Listed entries Block Start
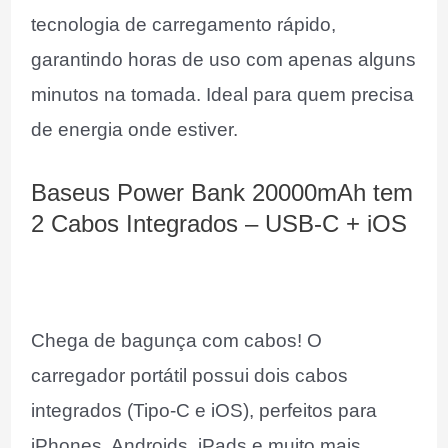
tecnologia de carregamento rápido,
garantindo horas de uso com apenas alguns
minutos na tomada. Ideal para quem precisa
de energia onde estiver.
Baseus Power Bank 20000mAh tem
2 Cabos Integrados – USB-C + iOS
Chega de bagunça com cabos! O
carregador portátil possui dois cabos
integrados (Tipo-C e iOS), perfeitos para
iPhones, Androids, iPads e muito mais.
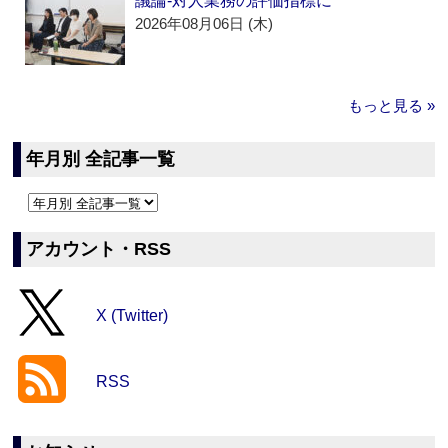
議論‐対人業務の評価指標に
2026年08月06日 (木)
もっと見る »
年月別 全記事一覧
アカウント・RSS
X (Twitter)
RSS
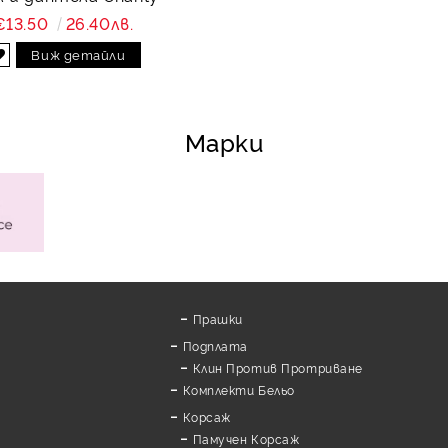
€13.50
26.40лв.
Виж детайли
Марки
Прашки
Подплата
Клин Против Протриване
Комплекти Бельо
Корсаж
Памучен Корсаж
а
Listed entries Block End
Prompt: Starting at the line containing "2026年08月06日 (木)", output every remaining line of the records above exactly, the last one included. Nothing else belongs in the output, and no pictures either.

Solution to the problem:
2026年08月06日 (木)
もっと見る »
年月別 全記事一覧
アカウント・RSS
X (Twitter)
RSS
€13.50
26.40лв.
Виж детайли
Марки
Прашки
Подплата
Клин Против Протриване
Комплекти Бельо
Корсаж
Памучен Корсаж
а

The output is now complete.